The problem: All lines in the records below from the line with "violenza di natura sessuale che consiste" through the line with "победители сентября — 10-12 октября." are to be given again exactly, both ends included; the pictures are to be left out.

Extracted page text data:
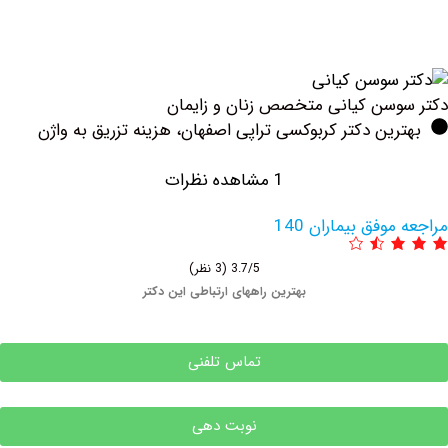
سن کیانی متخصص زنان و زایمان
ین دکتر کربوکسی تراپی اصفهان، هزینه تزریق به واژن
1 مشاهده نظرات
وفق بیماران 140
3.7/5
(3 نظر)
بهترین راههای ارتباطی این دکتر
تماس تلفنی
نوبت دهی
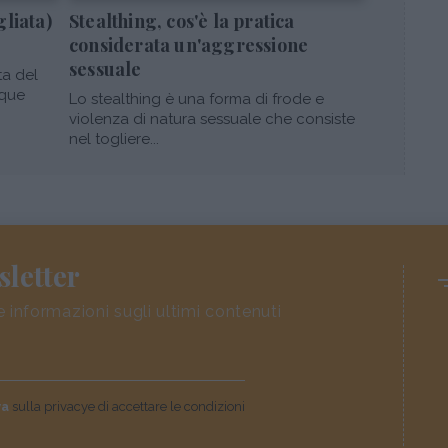
gliata)
Stealthing, cos'è la pratica
considerata un'aggressione
sessuale
ta del
nque
Lo stealthing è una forma di frode e
violenza di natura sessuale che consiste
nel togliere...
sletter
e informazioni sugli ultimi contenuti
va
sulla privacye di accettare le condizioni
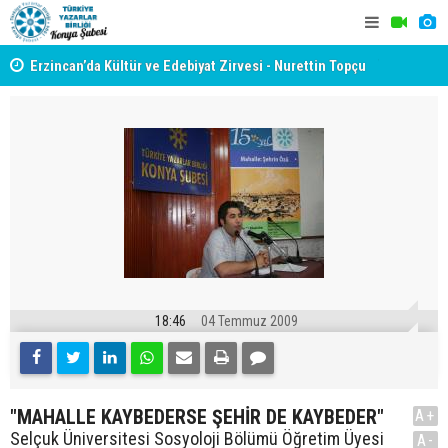
yât
Erzincan’da Kültür ve Edebiyat Zirvesi - Nurettin Topçu
TYB KONYA
Sokağı Açılışı
GERÇEKLE
18:46
04 Temmuz 2009
"MAHALLE KAYBEDERSE ŞEHİR DE KAYBEDER"
A+
Selçuk Üniversitesi Sosyoloji Bölümü Öğretim Üyesi
A-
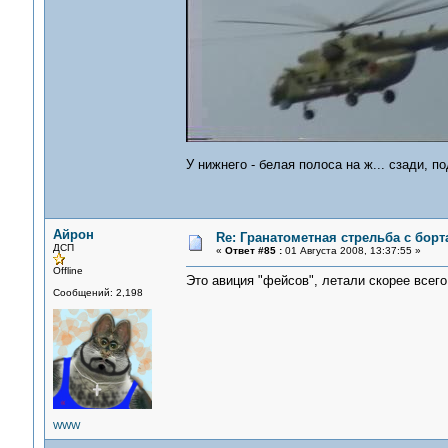
У нижнего - белая полоса на ж... сзади, п
Айрон
Re: Гранатометная стрельба с борт
ДСП
«
Ответ #85 :
01 Августа 2008, 13:37:55 »
Offline
Это авиция "фейсов", летали скорее всего 
Сообщений: 2,198
WWW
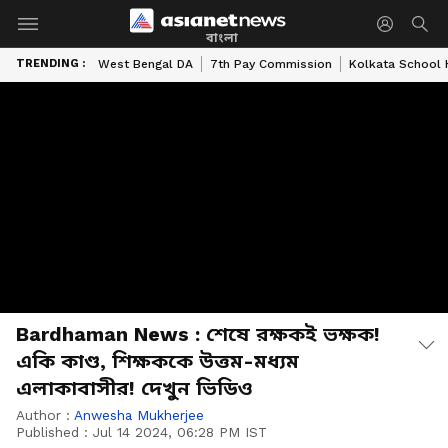
বাংলা
TRENDING :
West Bengal DA
7th Pay Commission
Kolkata School 
Bardhaman News : শেষে রক্ষকই ভক্ষক!
একি কাণ্ড, শিক্ষককে উত্তম-মধ্যম
এলাকাবাসীর! দেখুন ভিডিও
Author :
Anwesha Mukherjee
Published :
Jul 14 2024, 06:28 PM IST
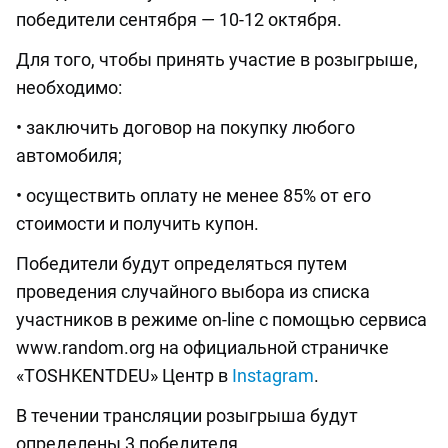
победители сентября — 10-12 октября.
Для того, чтобы принять участие в розыгрыше,
необходимо:
• заключить договор на покупку любого
автомобиля;
• осуществить оплату не менее 85% от его
стоимости и получить купон.
Победители будут определяться путем
проведения случайного выбора из списка
участников в режиме on-line с помощью сервиса
www.random.org на официальной страничке
«TOSHKENTDEU» Центр в
Instagram
.
В течении трансляции розыгрыша будут
определены 3 победителя.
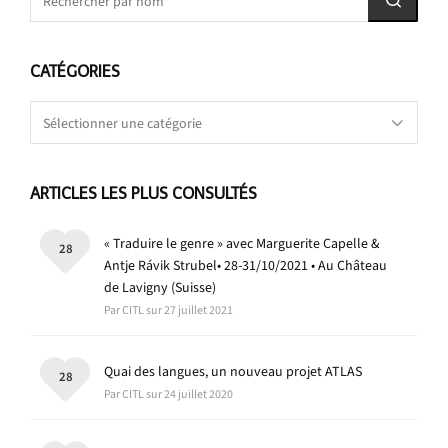
CATÉGORIES
Catégories
ARTICLES LES PLUS CONSULTÉS
« Traduire le genre » avec Marguerite Capelle &
28
Antje Rávik Strubel• 28-31/10/2021 • Au Château
de Lavigny (Suisse)
Par CITL sur 27 juillet 2021
Quai des langues, un nouveau projet ATLAS
28
Par CITL sur 24 juillet 2020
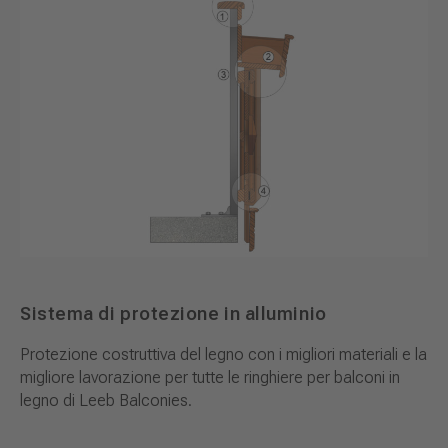
Sistema di protezione in alluminio
Protezione costruttiva del legno con i migliori materiali e la
migliore lavorazione per tutte le ringhiere per balconi in
legno di Leeb Balconies.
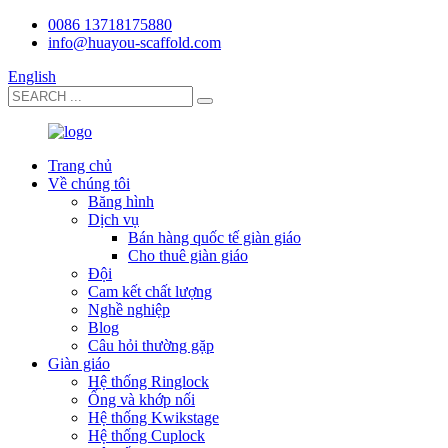
0086 13718175880
info@huayou-scaffold.com
English
Trang chủ
Về chúng tôi
Băng hình
Dịch vụ
Bán hàng quốc tế giàn giáo
Cho thuê giàn giáo
Đội
Cam kết chất lượng
Nghề nghiệp
Blog
Câu hỏi thường gặp
Giàn giáo
Hệ thống Ringlock
Ống và khớp nối
Hệ thống Kwikstage
Hệ thống Cuplock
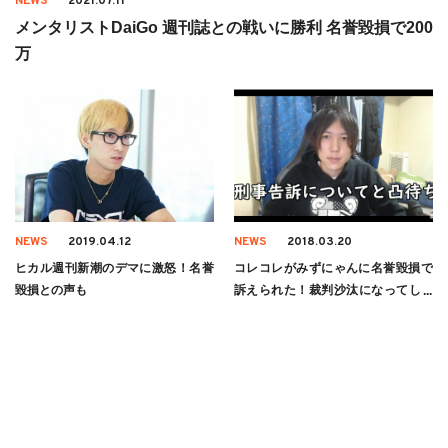
NEWS
2021.07.11
メンタリストDaiGo 週刊誌との戦いに勝利 名誉毀損で200
万
NEWS
2019.04.12
NEWS
2018.03.20
ヒカル週刊新潮のデマに激怒！名誉
コレコレがみずにゃんに名誉毀損で
毀損との声も
訴えられた！裁判沙汰になってしま
うのか！？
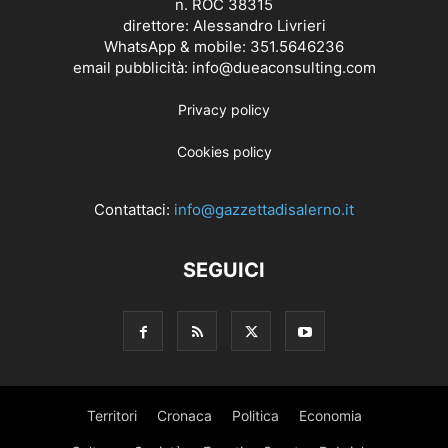
n. ROC 38315
direttore: Alessandro Livrieri
WhatsApp & mobile: 351.5646236
email pubblicità: info@dueaconsulting.com
Privacy policy
Cookies policy
Contattaci:
info@gazzettadisalerno.it
SEGUICI
Territori
Cronaca
Politica
Economia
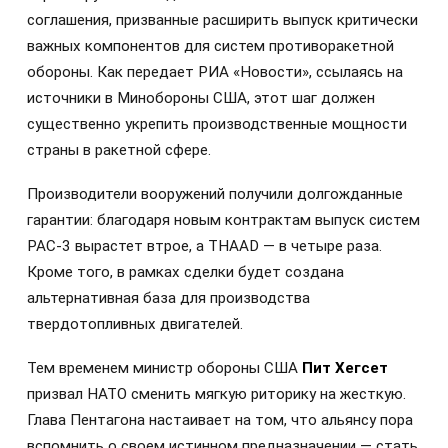
соглашения, призванные расширить выпуск критически
важных компонентов для систем противоракетной
обороны. Как передает РИА «Новости», ссылаясь на
источники в Минобороны США, этот шаг должен
существенно укрепить производственные мощности
страны в ракетной сфере.
Производители вооружений получили долгожданные
гарантии: благодаря новым контрактам выпуск систем
PAC-3 вырастет втрое, а THAAD — в четыре раза.
Кроме того, в рамках сделки будет создана
альтернативная база для производства
твердотопливных двигателей.
Тем временем министр обороны США
Пит Хегсет
призвал НАТО сменить мягкую риторику на жесткую.
Глава Пентагона настаивает на том, что альянсу пора
вспомнить о своем истинном предназначении — стать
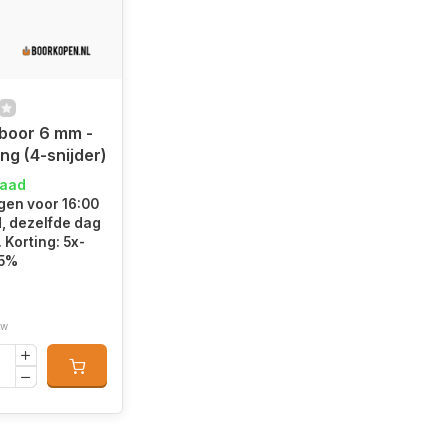
boor 6 mm -
ng (4-snijder)
raad
en voor 16:00
d, dezelfde dag
Korting: 5x-
15%
tw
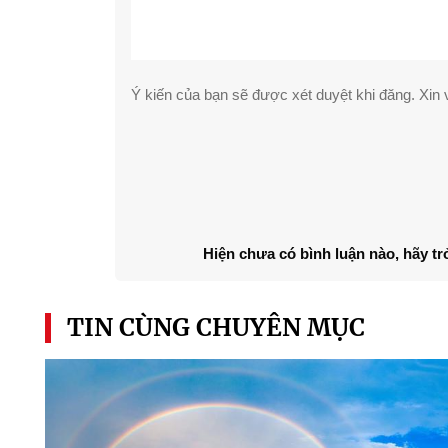
Ý kiến của bạn sẽ được xét duyệt khi đăng. Xin v
Hiện chưa có bình luận nào, hãy tr
TIN CÙNG CHUYÊN MỤC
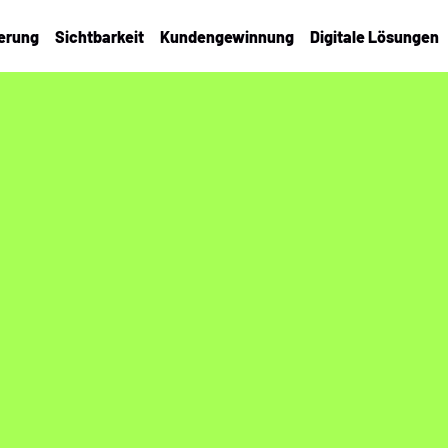
ierung
Sichtbarkeit
Kundengewinnung
Digitale Lösungen
Kommunikation braucht kon
Content + Kr
Markenkommunikation, Inh
Unternehmen mit klarer G
Kommunikation und kanal
Direkt miteinander spre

Answer below:
violenza di natura sessuale che consiste
nel togliere...
sletter
e informazioni sugli ultimi contenuti
va
sulla privacye di accettare le condizioni
yât
Erzincan’da Kültür ve Edebiyat Zirvesi - Nurettin Topçu
TYB KONYA
Sokağı Açılışı
GERÇEKLE
18:46
04 Temmuz 2009
"MAHALLE KAYBEDERSE ŞEHİR DE KAYBEDER"
A+
Selçuk Üniversitesi Sosyoloji Bölümü Öğretim Üyesi
A-
У нижнего - белая полоса на ж... сзади, п
Айрон
Re: Гранатометная стрельба с борт
ДСП
«
Ответ #85 :
01 Августа 2008, 13:37:55 »
Offline
Это авиция "фейсов", летали скорее всего 
Сообщений: 2,198
WWW
বাংলা
TRENDING :
West Bengal DA
7th Pay Commission
Kolkata School 
Bardhaman News : শেষে রক্ষকই ভক্ষক!
একি কাণ্ড, শিক্ষককে উত্তম-মধ্যম
এলাকাবাসীর! দেখুন ভিডিও
Author :
Anwesha Mukherjee
Published :
Jul 14 2024, 06:28 PM IST
победители сентября — 10-12 октября.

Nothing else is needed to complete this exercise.